Carolina Areal – Eu fico imaginando, Ranny, o susto que vocês tomaram com toda essa proporção porque, pesquisando mais sobre vocês, eu vi que o clipe oficial de “Acorda pra vida” foi transmitido até na TV aberta da Etiópia. Do Cariri pro mundo, né?! E pra galera que está acompanhando este podcast, a Nazirê é formada pela Ranny que está conversando comigo, Jordânia e Jéssica. Só que Jordânia me confidenciou, Ranny, que cada uma mora numa cidade (risos) diferente na região do Cariri. E eu fiquei pensando como é que é o processo de produção e de criação do grupo já que vocês moram em casas, moram em cidades diferentes. Como é que vocês fazem pra se encontrar, pra produzir e pra poder compor também?

Ranny Ramos – Pois é, essa distância atrapalha um pouco principalmente agora com tudo isso que está acontecendo [pandemia do novo coronavírus], mas a gente sempre dá um jeito, dentro das nossas condições. Sempre compõe alguma coisa. A gente tem um grupo, né, das três, e quando alguma compõe alguma coisa, “ah, eu fiz esse trecho (risos), vê se tu termina, vê se dá pra fazer alguma coisa”. Porque, assim, a gente… não é que toca, mas a gente tenta arranhar um pouco o violão (risos), eu e a Jordânia. A Jéssica já não toca. Digamos que facilita um pouco na hora de compor, mas é muito massa essa troca que  a gente tem. Antes de estar acontecendo tudo isso, a gente sempre marcava um dia na semana pra se encontrar, no final de semana ou, seria na minha casa ou na casa da Jéssica ou na Jordânia. Ou a gente marcava no estúdio pra mostrar alguma composição pra galera que toca com a gente. Aí dava tudo certo (risos).

Carolina Areal – Você comentou agora que arranha no violão, você e Jordânia, e eu já ia perguntar mesmo se vocês já trabalhavam com música antes de formar a Nazirê. Como é que era Jéssica, Ranny e Jordânia antes de Nazirê? Vocês desempenham e vivem, hoje em dia, da banda ou vocês também possuem outras funções, outros trabalhos paralelos ao projeto musical?

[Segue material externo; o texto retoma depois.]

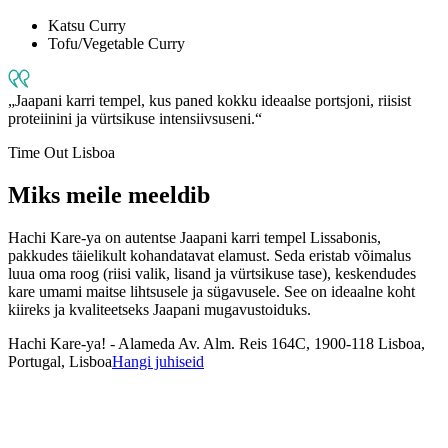
Katsu Curry
Tofu/Vegetable Curry
Jaapani karri tempel, kus paned kokku ideaalse portsjoni, riisist
proteiinini ja vürtsikuse intensiivsuseni.
Time Out Lisboa
Miks meile meeldib
Hachi Kare-ya on autentse Jaapani karri tempel Lissabonis,
pakkudes täielikult kohandatavat elamust. Seda eristab võimalus
luua oma roog (riisi valik, lisand ja vürtsikuse tase), keskendudes
kare umami maitse lihtsusele ja sügavusele. See on ideaalne koht
kiireks ja kvaliteetseks Jaapani mugavustoiduks.
Hachi Kare-ya! - Alameda
Av. Alm. Reis 164C, 1900-118 Lisboa,
Portugal, Lisboa
Hangi juhiseid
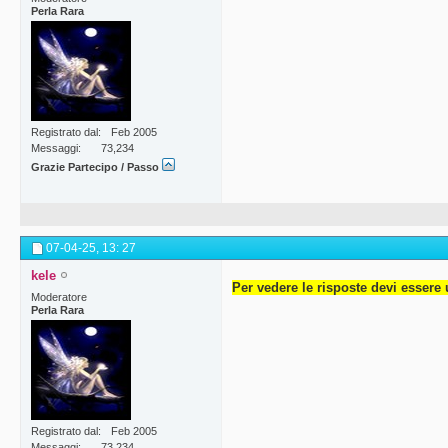
Perla Rara
Registrato dal
Feb 2005
Messaggi
73,234
Grazie Partecipo / Passo
07-04-25,
13: 27
kele
Per vedere le risposte devi essere 
Moderatore
Perla Rara
Registrato dal
Feb 2005
Messaggi
73,234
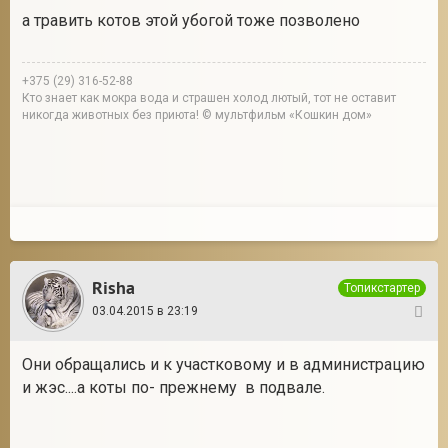
а травить котов этой убогой тоже позволено
+375 (29) 316-52-88
Кто знает как мокра вода и страшен холод лютый, тот не оставит
никогда животных без приюта! © мультфильм «Кошкин дом»
Risha
Топикстартер
03.04.2015 в 23:19
5
Они обращались и к участковому и в администрацию
и жэс....а коты по- прежнему в подвале.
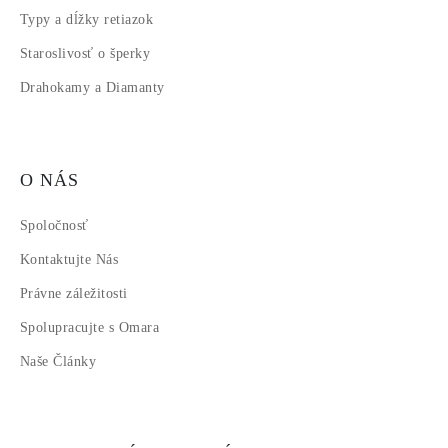
Typy a dĺžky retiazok
Staroslivosť o šperky
Drahokamy a Diamanty
O NÁS
Spoločnosť
Kontaktujte Nás
Právne záležitosti
Spolupracujte s Omara
Naše Články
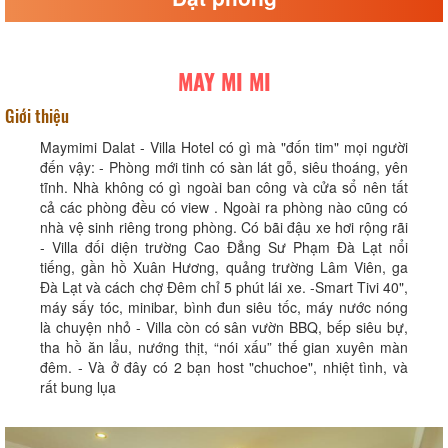
MAY MI MI
Giới thiệu
Maymimi Dalat - Villa Hotel có gì mà "đốn tim" mọi người
đến vậy: - Phòng mới tinh có sàn lát gỗ, siêu thoáng, yên
tĩnh. Nhà không có gì ngoài ban công và cửa sổ nên tất
cả các phòng đều có view . Ngoài ra phòng nào cũng có
nhà vệ sinh riêng trong phòng. Có bãi đậu xe hơi rộng rãi
- Villa đối diện trường Cao Đẳng Sư Phạm Đà Lạt nổi
tiếng, gần hồ Xuân Hương, quảng trường Lâm Viên, ga
Đà Lạt và cách chợ Đêm chỉ 5 phút lái xe. -Smart Tivi 40",
máy sấy tóc, minibar, bình đun siêu tốc, máy nước nóng
là chuyện nhỏ - Villa còn có sân vườn BBQ, bếp siêu bự,
tha hồ ăn lẩu, nướng thịt, “nói xấu” thế gian xuyên màn
đêm. - Và ở đây có 2 bạn host "chuchoe", nhiệt tình, và
rất bung lụa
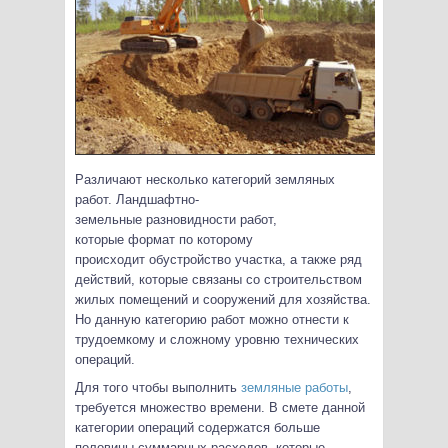
Различают несколько категорий земляных
работ. Ландшафтно-
земельные разновидности работ,
которые формат по которому
происходит обустройство участка, а также ряд
действий, которые связаны со строительством
жилых помещений и сооружений для хозяйства.
Но данную категорию работ можно отнести к
трудоемкому и сложному уровню технических
операций.
Для того чтобы выполнить
земляные работы
,
требуется множество времени. В смете данной
категории операций содержатся больше
половины суммарных расходов, которые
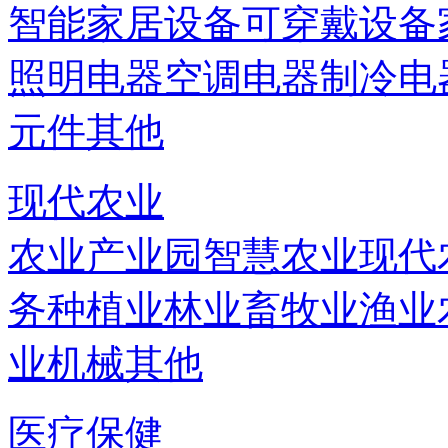
智能家居设备
可穿戴设备
照明电器
空调电器
制冷电
元件
其他
现代农业
农业产业园
智慧农业
现代
务
种植业
林业
畜牧业
渔业
业机械
其他
医疗保健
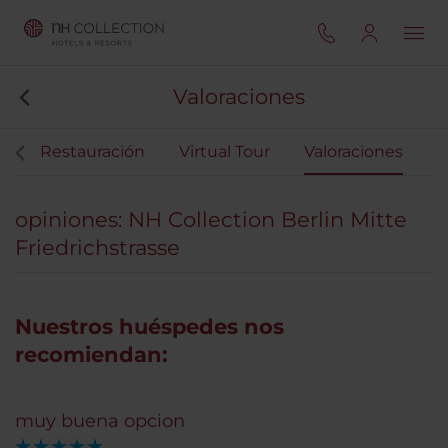
Valoraciones
s
Restauración
Virtual Tour
Valoraciones
opiniones: NH Collection Berlin Mitte
Friedrichstrasse
Nuestros huéspedes nos
recomiendan:
muy buena opcion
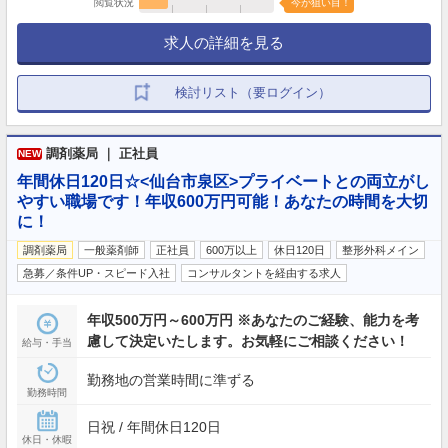
閲覧状況
今が狙い目！
求人の詳細を見る
検討リスト（要ログイン）
調剤薬局 ｜ 正社員
NEW
年間休日120日☆<仙台市泉区>プライベートとの両立がし
やすい職場です！年収600万円可能！あなたの時間を大切
に！
調剤薬局
一般薬剤師
正社員
600万以上
休日120日
整形外科メイン
急募／条件UP・スピード入社
コンサルタントを経由する求人
年収500万円～600万円 ※あなたのご経験、能力を考
慮して決定いたします。お気軽にご相談ください！
給与・手当
勤務地の営業時間に準ずる
勤務時間
日祝 / 年間休日120日
休日・休暇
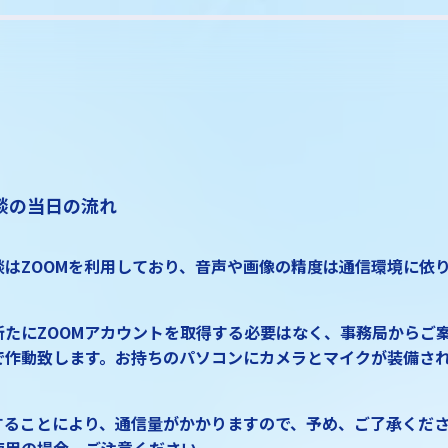
談の当日の流れ
談はZOOMを利用しており、音声や画像の精度は通信環境に依
たにZOOMアカウントを取得する必要はなく、事務局からご案
で作動致します。お持ちのパソコンにカメラとマイクが装備さ
。
用することにより、通信量がかかりますので、予め、ご了承くだ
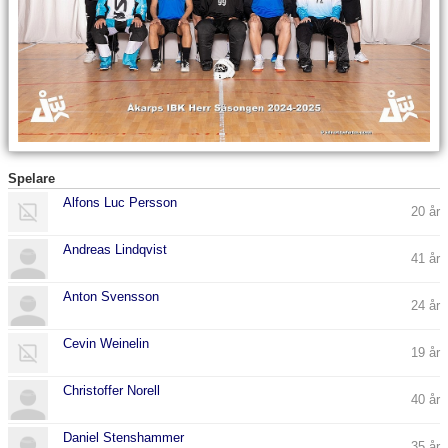
Bildgalleri
Dokument
Kontakt
Spelare
Alfons Luc Persson
20 år
Andreas Lindqvist
41 år
Anton Svensson
24 år
Cevin Weinelin
19 år
Christoffer Norell
40 år
Daniel Stenshammer
35 år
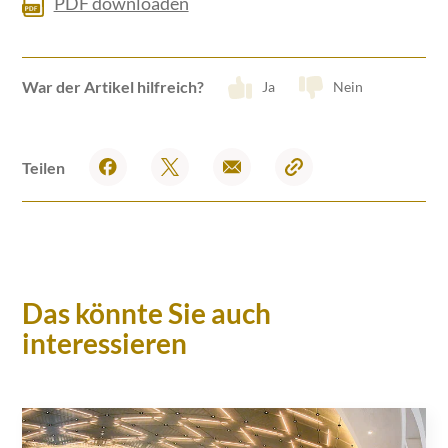
PDF downloaden
War der Artikel hilfreich?
Ja
Nein
Teilen
Das könnte Sie auch
interessieren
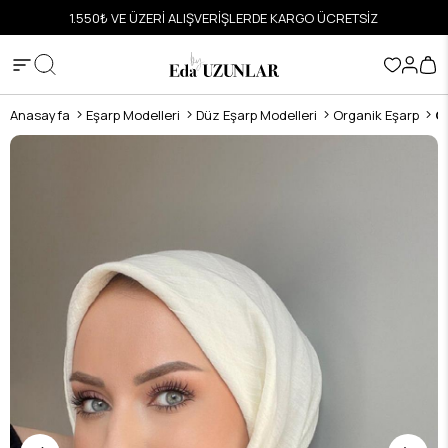
ETSİZ
HIZLI VE GÜVENLİ ALIŞVERİŞ
Anasayfa
Eşarp Modelleri
Düz Eşarp Modelleri
Organik Eşarp
O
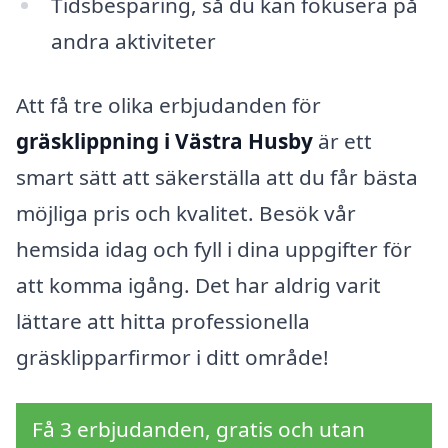
Tidsbesparing, så du kan fokusera på
andra aktiviteter
Att få tre olika erbjudanden för
gräsklippning i Västra Husby
är ett
smart sätt att säkerställa att du får bästa
möjliga pris och kvalitet. Besök vår
hemsida idag och fyll i dina uppgifter för
att komma igång. Det har aldrig varit
lättare att hitta professionella
gräsklipparfirmor i ditt område!
Få 3 erbjudanden, gratis och utan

Ranny Ramos – Fora a Nazirê, eu tenho, sim, os meus projetos (risos) solo. A Jordânia também, a gente sempre compõe alguma coisa assim, a gente sempre comenta até: “eu fiz essa música, mas acho que ela não cai bem pra Nazirê. Acho que eu vou fazer alguma coisa com ela, coisa minha mesmo.” Eu canto, eu faço [apresentações em] barzinhos. Já participei de outros projetos com outras pessoas fora o reggae. A Jordânia também canta na noite. A Jéssica passou um tempo trabalhando como modelo também e eu acho que cada uma tem seus projetos separados. E a gente acha muito massa isso também porque você vai adquirindo mais experiência, conhecendo outras pessoas, outros trabalhos e ajuda bastante também. Mas a Jordânia também - eu não posso deixar de falar isso - a Jordânia (risos), antes dela entrar na Nazirê, nunca tinha cantado na vida, viu?! (Risos) A gente resolveu fazer um teste, né, porque no começo da banda ficou eu e a Jéssica: “não, eu queria que fossem três cantoras e que as três pudessem cantar sozinhas também”. E daí a Jéssica falou que conhecia uma menina, que ela tinha uma voz muito bonita. “Ah, então manda ela aparecer lá no estúdio, no dia que a gente for ensaiar”. A gente fez esse teste. Um teste (risos) que só tinha ela (risos). Enfim, ela passou, né?! Mas ela comentou que nunca tinha cantado na vida, cantava em casa, escrevia algumas coisas, mas participar de uma banda, ela nunca tinha participado. A Jéssica também, antes de entrar na Nazirê, nunca tinha cantado. Cantava em casa só, no banheiro. A única que já tinha participado de outras coisas era só eu mesma. Eu participei de outras bandas, já cheguei a montar também uma banda com outras mulheres, com vocal, mas não deu certo. Porque eu queria que fosse algo diferente, eu queria que fosse essa vibe da Nazirê, em que as três cantassem sozinhas, fizessem letras também, pudessem mostrar as suas composições e tudo. E eu acho que isso tudo fluiu quando as três se encontraram e a Jordania já tinha várias coisas escritas e já chegou mostrando e deu tudo certo.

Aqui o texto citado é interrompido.